NCAA Study Finds Huge Gap In Athletic Vs. Academic Spending
MIAMI (CBSMiami) – The NCAA revealed Wednesday that schools spend as much as 12 times more per athlete than they do for student. The study revealed the spending gap is the largest in the Southeastern Conference and smallest in the Mountain West Conference.
According to the study, median athletic spending at an SEC school was roughly $163,931 or roughly 12 times the $13,390 the SEC schools spent per student for academic costs including instructional costs and student services.
The schools in the other major power conferences (the ACC, Big Ten, Big East, and Pac-12) also averaged spending greater than $100,000 per athlete, according to the NCAA’s study. Overall, athletic spending across Division I rose twice as fast as academic spending from 2005-2010.
The numbers aren’t likely to change any time soon either. The Big Ten’s sports network could be providing up to $40 million to schools in the next few years, while the SEC is planning its own sports network that could send money trucks to each school’s athletic departments.
Overall, the study reported the top five conferences’ current media contracts are expected to pull in more than $1 billion per year, with average revenue ranging from $12 million to $20 million per year.

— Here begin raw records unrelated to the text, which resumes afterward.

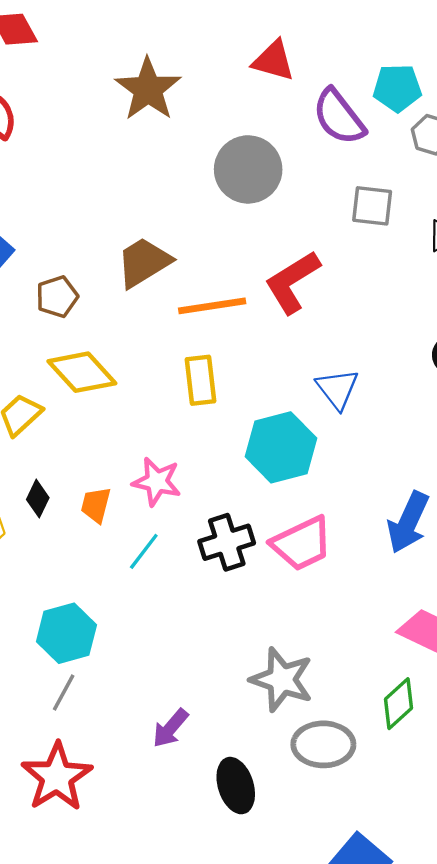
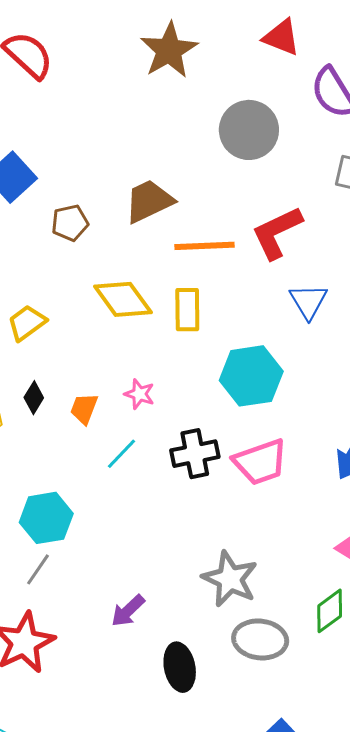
yellow diamond: (82, 372) -> (123, 299), moved
blue triangle: (337, 389) -> (308, 301), moved
pink star: (157, 482) -> (139, 394), size x0.7

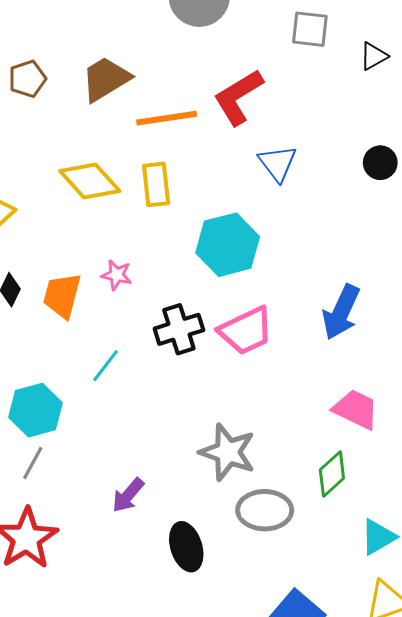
brown pentagon: (70, 223) -> (27, 79), moved
orange trapezoid: (84, 409) -> (62, 296), size x1.4
cyan line: (122, 454) -> (106, 366), moved

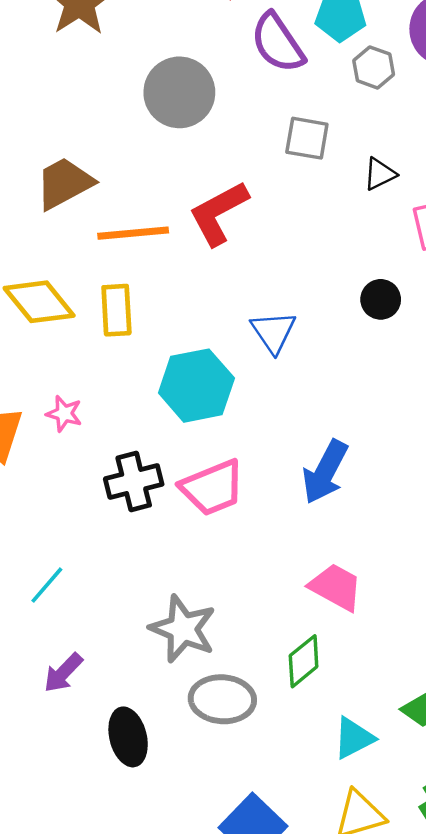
blue triangle: (278, 163) -> (273, 332), moved
cyan line: (106, 366) -> (47, 585), moved

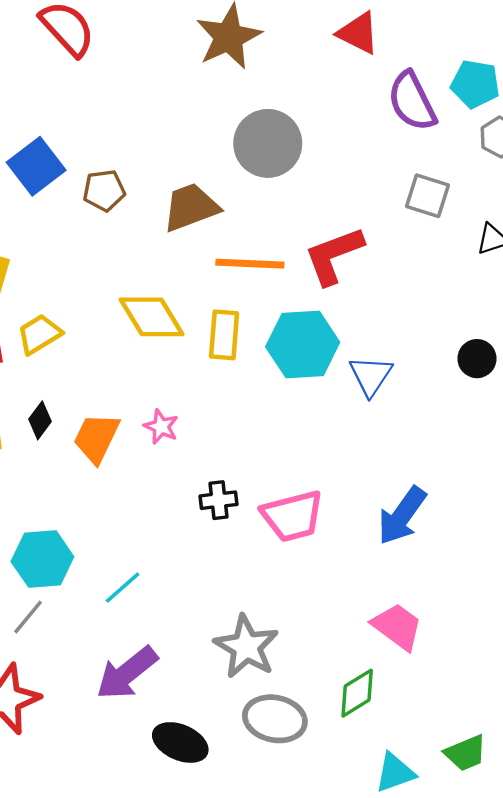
gray circle: (179, 92) -> (268, 143), moved
cyan hexagon: (196, 386) -> (303, 345), moved
black cross: (134, 482) -> (219, 500), size x0.7
purple arrow: (63, 673) -> (127, 673), size x1.5
black ellipse: (128, 737) -> (180, 742), turned -60

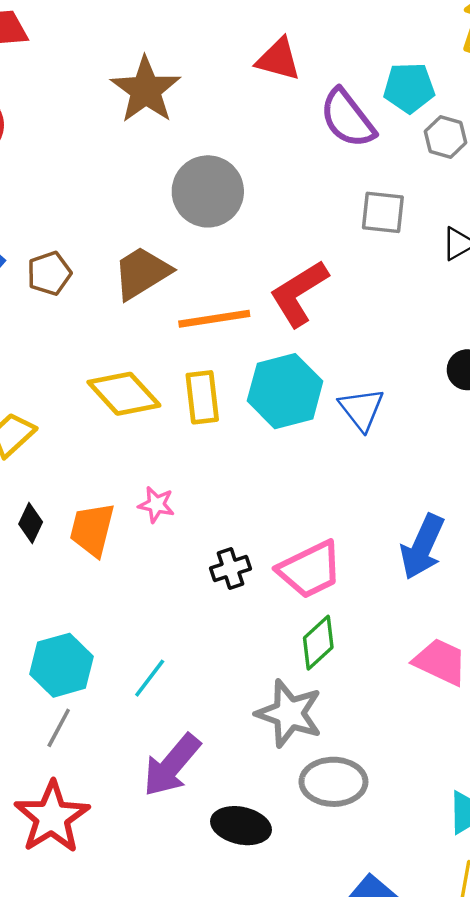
green diamond: (357, 693) -> (318, 643), moved

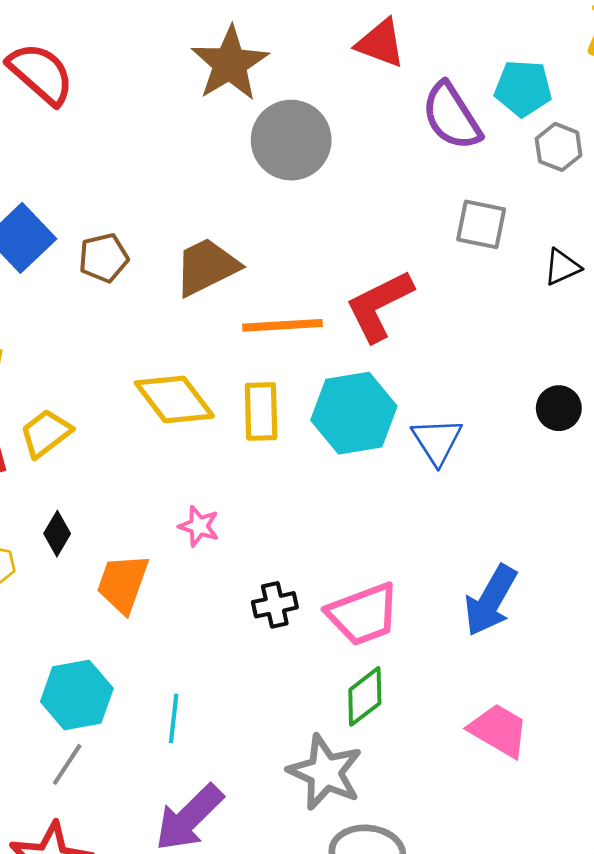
gray circle: (208, 191) -> (291, 140), moved
orange trapezoid: (92, 530) -> (123, 583), moved
cyan line: (150, 678) -> (174, 718), turned -36

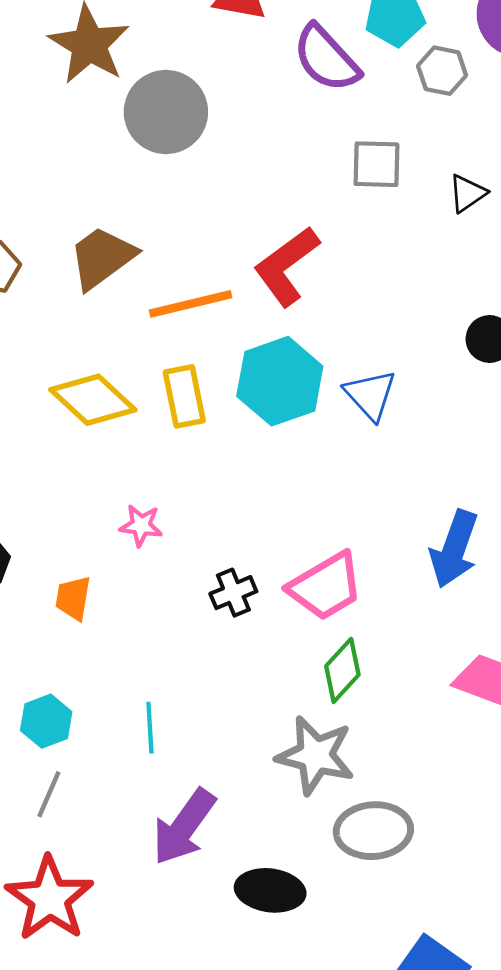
orange trapezoid: (123, 583) -> (73, 598), size x0.7
cyan hexagon: (77, 695) -> (46, 721), size x0.7

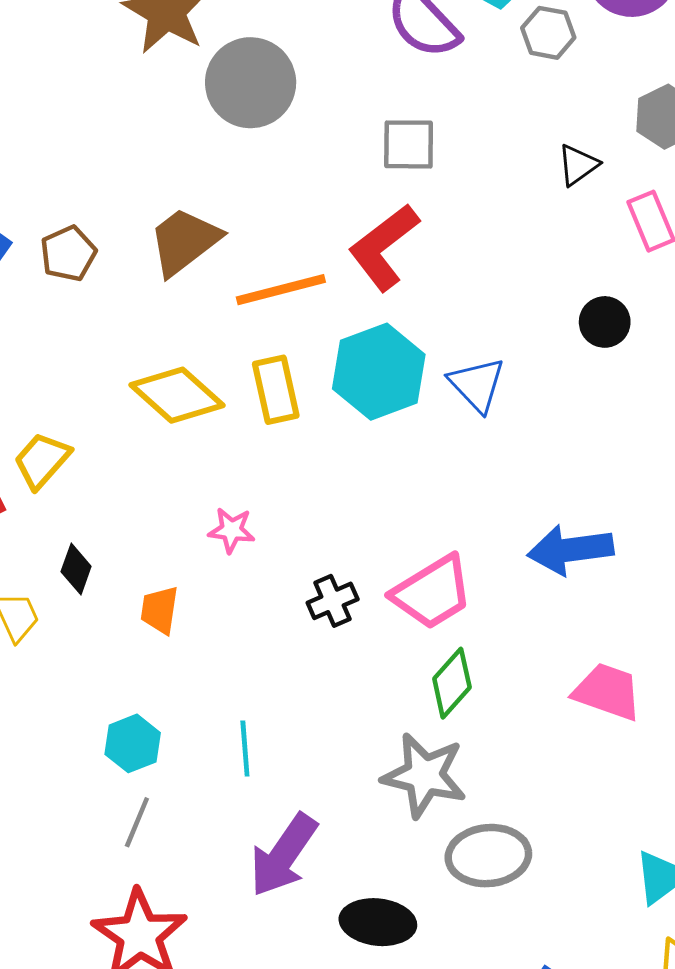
gray square: (376, 164) -> (409, 144), moved
blue arrow: (454, 549) -> (570, 550), turned 64

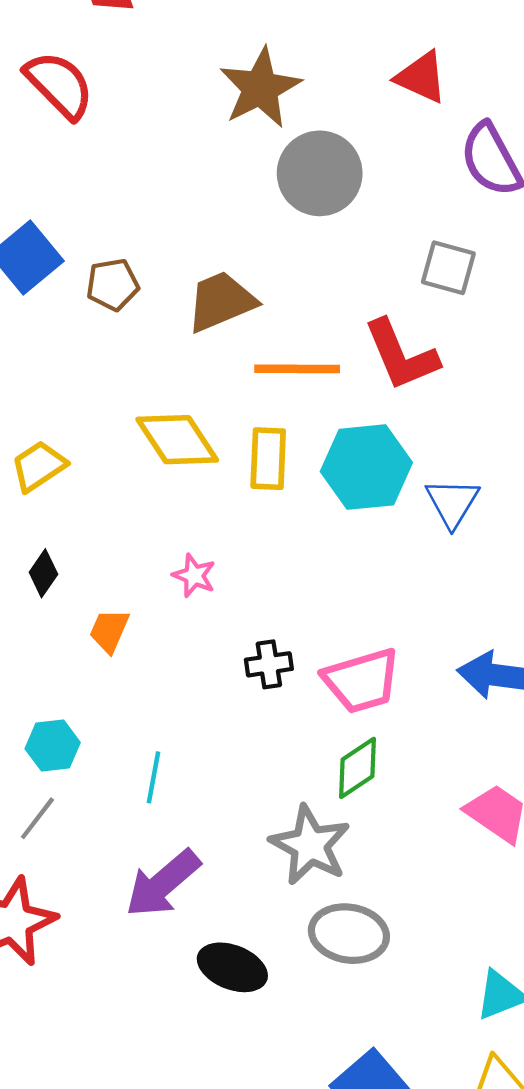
red L-shape: (384, 247) -> (401, 355), turned -90

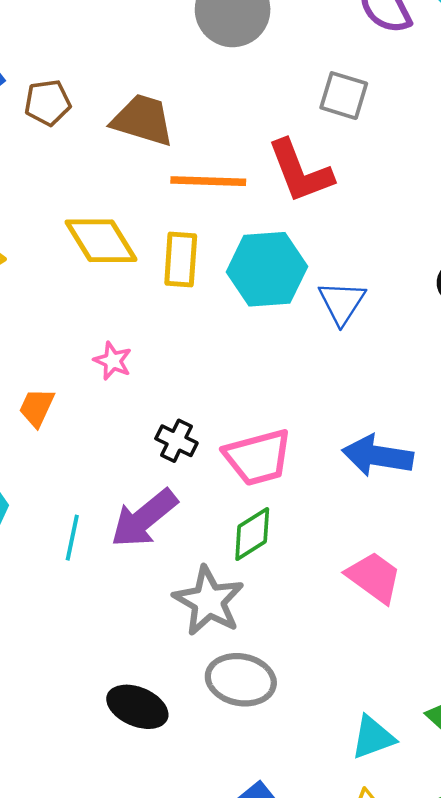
brown trapezoid: (221, 301) -> (143, 120), turned 38
black cross: (269, 664) -> (176, 441), turned 33
purple arrow: (163, 884) -> (144, 518), moved

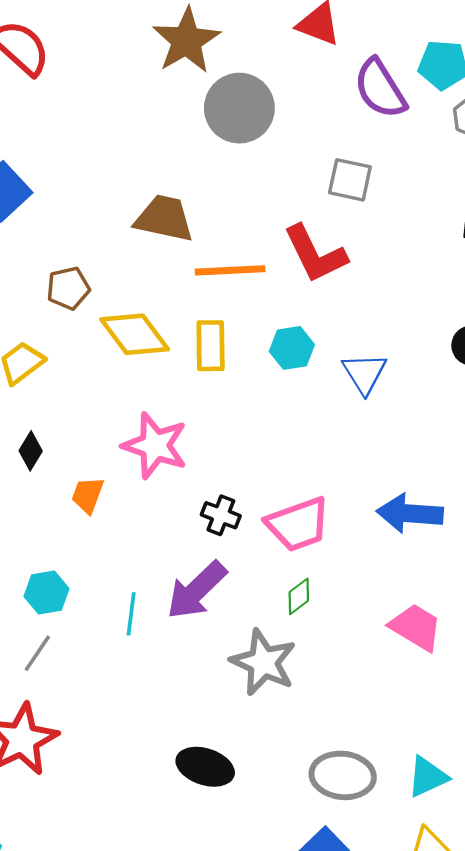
brown pentagon: (48, 103) -> (68, 288), moved
cyan hexagon: (267, 269) -> (292, 348), size x0.6
pink star: (113, 361) -> (155, 446), size x1.8
green diamond: (252, 534) -> (299, 596), size x0.7
gray ellipse: (241, 680) -> (343, 775), moved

“College sports are big business, and these contracts exceed the annual media contracts for Major League Baseball, the National Hockey League, and the National Basketball Association,” the study said.
The figures have sparked some college presidents to ask the NCAA to do more to try and control athletic spending more.
“How many sport video analysts do you really need?” said John Dunn, president of Western Michigan University, who gave a talk Tuesday at a preliminary portion of the meeting on rising inequality in college athletics. “How many assistants for a coach — not assistant coaches, (but) assistant office personnel, to keep his life straight?”
According to the study, “compensation and benefits for athletic department staff are the largest expense across all subdivisions and consumed about one-third of athletic budgets.” The study continued, “Athletic departments also spent a similar proportion of their budget on game expenses/travel (10 percent) and recruiting (2 percent).”
Those costs are likely to rise as conference realignment accelerates. Teams in Texas will now have to travel to the Northeast and vice-versa as geography no longer matters to how conferences are constructed.
The NCAA study also found that fewer than one in four of the 97 public Football Bowl Subdivision athletic departments generated more money than they spent in any year between 2005-2010 and almost none of the remaining programs in Division I were profitable.
Overall, while tuition and fees go up and the economy is rocked by the Great Recession, the one constant is the rise in athletic spending.
“While a winning team may generate some new students and donors, the price of participating in Division I athletics is high,” the report said. “And disparities in academic and athletic spending suggest that participating public colleges and universities reexamine their game plans.”